At the end of the week I had a meeting with my rotation adviser. She meets with her lab members individually, once a month or so, to check in with them and get progress reports on their projects. So, I scanned my films and emailed them to her for us to look at during our meeting. And we did look at them... briefly. We talked about what was working (very little) and what wasn't working (almost everything I've tried), and she gave me some directions to focus on during the second half of my rotation. Then, my adviser did something very smart: she stopped talking about my rotation project and switched gears to other, more exciting projects that I could work on if I join her lab.
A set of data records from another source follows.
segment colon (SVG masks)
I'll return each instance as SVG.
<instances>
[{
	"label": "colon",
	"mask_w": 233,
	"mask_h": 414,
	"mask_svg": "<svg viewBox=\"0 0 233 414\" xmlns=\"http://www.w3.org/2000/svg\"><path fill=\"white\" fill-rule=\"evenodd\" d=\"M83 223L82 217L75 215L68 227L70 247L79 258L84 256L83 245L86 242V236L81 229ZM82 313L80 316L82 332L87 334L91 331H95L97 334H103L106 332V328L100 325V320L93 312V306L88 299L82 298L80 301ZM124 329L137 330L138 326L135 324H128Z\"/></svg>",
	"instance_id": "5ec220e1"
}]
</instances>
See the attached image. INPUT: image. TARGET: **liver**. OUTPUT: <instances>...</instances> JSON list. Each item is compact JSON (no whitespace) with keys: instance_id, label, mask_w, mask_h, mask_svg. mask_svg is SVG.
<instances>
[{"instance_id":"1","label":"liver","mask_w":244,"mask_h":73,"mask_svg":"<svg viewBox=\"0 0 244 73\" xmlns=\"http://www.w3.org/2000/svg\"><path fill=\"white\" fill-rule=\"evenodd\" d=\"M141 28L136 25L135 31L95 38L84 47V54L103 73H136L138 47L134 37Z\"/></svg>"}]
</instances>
It's not that I don't like my rotation project. I do like using molecular biology techniques, and I've learned some useful new skills here. I also think that the protein I'm studying is interesting given what's known about it, and I wouldn't mind continuing to study that protein in the future. But, my adviser was listening during my previous meetings with her, when I mentioned how I like to conduct research at multiple levels, including in vivo. So, she told me about a new line of transgenic mice the lab has just acquired, and the kinds of studies I could do using that mouse model if I was interested in that kind of project. I've got some papers to read for more information, but it sounds like interesting work. If I did join the lab, I think it would be really useful to balance a more molecular project like what I'm doing for the rotation with an in vivo project like that mouse model. Working with mice can be slow, since you have to worry about breeding them, genotyping them, and aging them out if your phenotype is age-dependent. Having something to do during down times with the mice would keep my productivity up. Although, working on two projects might not add up to a cohesive dissertation, I suppose. That's something to discuss further, if I do decide to join this lab. 
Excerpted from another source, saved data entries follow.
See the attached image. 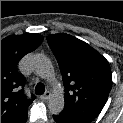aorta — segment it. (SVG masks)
I'll list each match as a JSON object with an SVG mask.
<instances>
[{"mask_svg":"<svg viewBox=\"0 0 123 123\" xmlns=\"http://www.w3.org/2000/svg\"><path fill=\"white\" fill-rule=\"evenodd\" d=\"M32 67L38 76L53 84V93L48 101L49 111L56 115L61 113L65 106L63 88L60 83L55 82L54 68L50 59L44 54H36L32 60Z\"/></svg>","mask_w":123,"mask_h":123,"instance_id":"1","label":"aorta"}]
</instances>
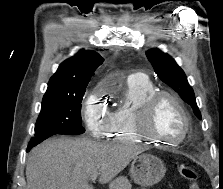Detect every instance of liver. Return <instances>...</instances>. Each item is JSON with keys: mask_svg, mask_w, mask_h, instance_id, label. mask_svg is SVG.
Instances as JSON below:
<instances>
[{"mask_svg": "<svg viewBox=\"0 0 223 189\" xmlns=\"http://www.w3.org/2000/svg\"><path fill=\"white\" fill-rule=\"evenodd\" d=\"M143 151L130 143H99L89 138H50L33 148L26 165V189H93L89 178L112 181Z\"/></svg>", "mask_w": 223, "mask_h": 189, "instance_id": "6515ba94", "label": "liver"}]
</instances>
So, while I'm not thrilled that my western blots haven't been working out, I am glad that my adviser is thinking about other things that I could be doing, and that she has been paying attention to what I want to study. She was also responsive to my concerns with doing this kind of project, i.e. working with mice can get really annoying when you're managing your own colony, doing all of the genotyping, and so on. This lab doesn't have any technicians, so I'd be responsible for doing all of that grunt work. But, this particular mouse line uses coat color as a readout of the genotype, so at least I wouldn't be bogged down in tail preps and PCRs if I worked with these animals.
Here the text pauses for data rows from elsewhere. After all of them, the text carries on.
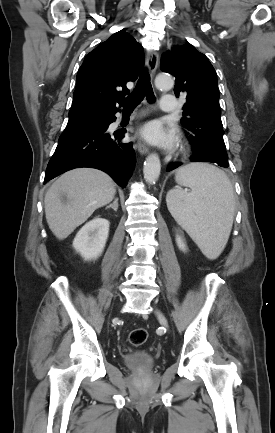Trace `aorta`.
Masks as SVG:
<instances>
[{
    "label": "aorta",
    "mask_w": 275,
    "mask_h": 433,
    "mask_svg": "<svg viewBox=\"0 0 275 433\" xmlns=\"http://www.w3.org/2000/svg\"><path fill=\"white\" fill-rule=\"evenodd\" d=\"M155 85L159 89H171L174 85V80L169 74H159L155 78ZM160 171L161 163L158 155L150 154L143 168L145 180L150 184H154L160 176Z\"/></svg>",
    "instance_id": "obj_1"
}]
</instances>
Of course, this professor is also acting in her own interests. Right now they don't have many people using in vivo techniques, so I'd be a useful addition to the lab in that respect. And she's a little low on students right now, since several of her lab members recently graduated, so she needs to bring more people in to keep producing data. Even so, it is flattering to be recruited in this way. It also makes my lab decision more complicated, with new research topics to consider, but I'm glad to know what my options are.